A Citigroup analyst says don't worry about the flat yield curve. Instead, Blame Japanese Banks.
“We believe that the latest leg of curve flattening has been, to a large extent, driven by front-end selling from Japanese banks and back-end buying from domestic pension funds, and we expect these flows to continue into next year,” said Citigroup strategists led by Jabaz Mathai in a note on December 1.
Under this theory, Japanese banks plowed into 5-year and under duration treasuries and are losing money because of rate hikes. Japan has now given up. Meanwhile, US pension funds, flush with profits, are plowing into long duration treasuries.
The fact of the matter is that pension plans have not recovered to healthy levels despite this rally.
BIS Conundrum
A BIS Quarterly Report makes this claim: Paradoxical Tightening Echoes Bond Market “Conundrum”.
An elusive tightening
Financial conditions have conspicuously eased in US markets over the last 12 months, despite the Federal Reserve's gradual removal of monetary accommodation. After raising the federal funds rate target range for the first time in almost 10 years in December 2015, the FOMC has taken several further steps in that direction.
Since last December, it has raised the target range another three times, amounting to 75 basis points. Finally in October, it started the process of trimming its $4.5 trillion balance sheet, in a move for which it had been preparing financial markets at least since its March meeting.
Yet investors essentially shrugged off these moves. Two-year US Treasury yields have indeed risen by more than 60 basis points since December 2016, but the yield on the 10-year Treasury note has traded sideways. Moreover, the S&P 500 has surged over 18% since last December, and corporate credit spreads have actually narrowed, in some cases significantly.

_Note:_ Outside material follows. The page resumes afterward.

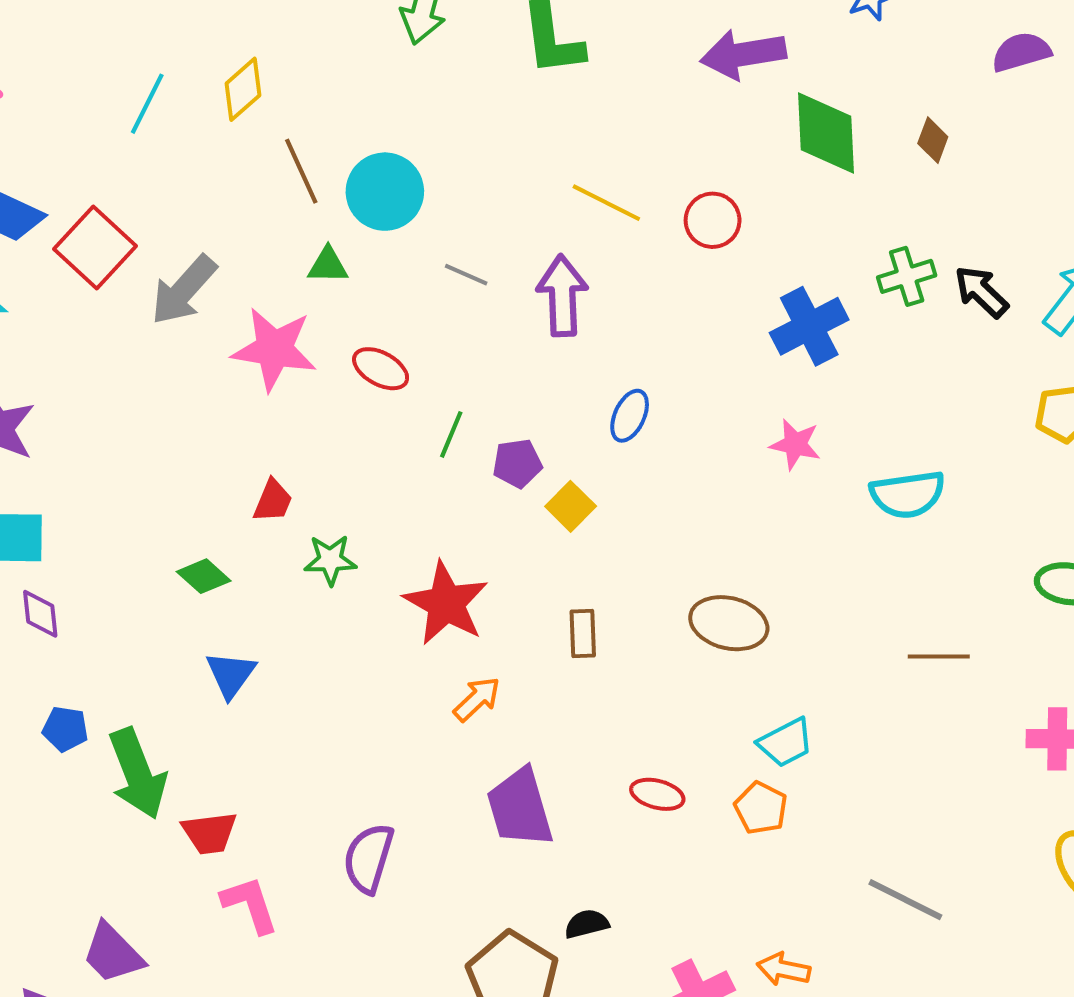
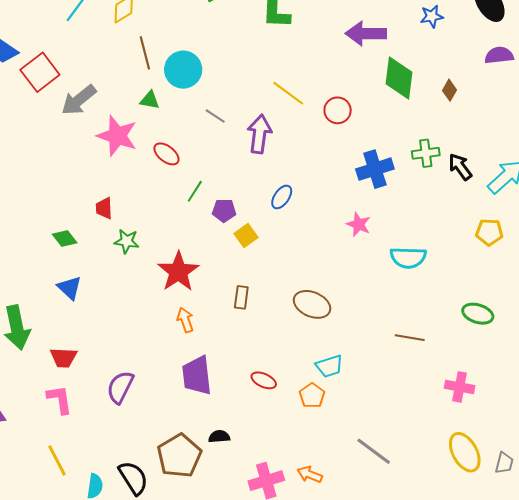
red trapezoid: (273, 501) -> (104, 208), turned 145
blue triangle: (231, 674) -> (70, 288), turned -32
orange arrow: (477, 699) -> (185, 320), turned -75
red trapezoid: (210, 833) -> (63, 358), moved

Overall, the Chicago Fed's National Financial Conditions Index (NFCI) trended down to a 24-year trough, in line with several other gauges of financial conditions.In many respects, the current tightening cycle has so far been reminiscent of its mid-2000s counterpart. At the time, Federal Reserve Chair Alan Greenspan had characterized the fall in long-term yields as a "conundrum".
Greenspan's Conundrum
What do 1999, mid-2000, and now have in common?
Amazing exuberance that nothing can go wrong at precisely a time when everything is likely to go wrong.
I recall full well Greenspan's Conundrum in 2005. Some snips from that 2005 article are pretty amusing.
Greenspan said he was not certain what an upside-down rate structure would mean this time around. Lapsing into characteristic Fedspeak, he responded to a question from the audience in Beijing by leaving himself plenty of room for error, saying, "I'm reasonably certain we would not automatically assume that it would mean what it meant in the past.”
In prepared remarks, Greenspan said it was “credible” to think that low long-term rates are signaling economic weakness but said that seems unlikely because "periodic signs of buoyancy in some areas of the global economy have not arrested the fall in rates."
Dot Plot Conundrum
In addition to Greenspan's historic conundrum, we have a current BIS conundrum, and a DOT plot conundrum.
The market does not believe the Fed will hike as much as the Fed believes it will hike.
It's difficult to pin that on Japan.
No Conundrum Then or Now
Economists are in a deep search for evidence that bond market yields are "unlikely" to be signaling weakness.
Since that is what analysts want to assume, it's hardly surprising they found some data that fits the curve.
In 2005 I said there was no conundrum. Rather the bond market was starting to price in a housing-related calamity.
This time, rational individuals note a "Carrot Top" and a Generational Chance to Sell Equities.
When these bubbles burst, treasury yields are going to crash, and from already amazing levels.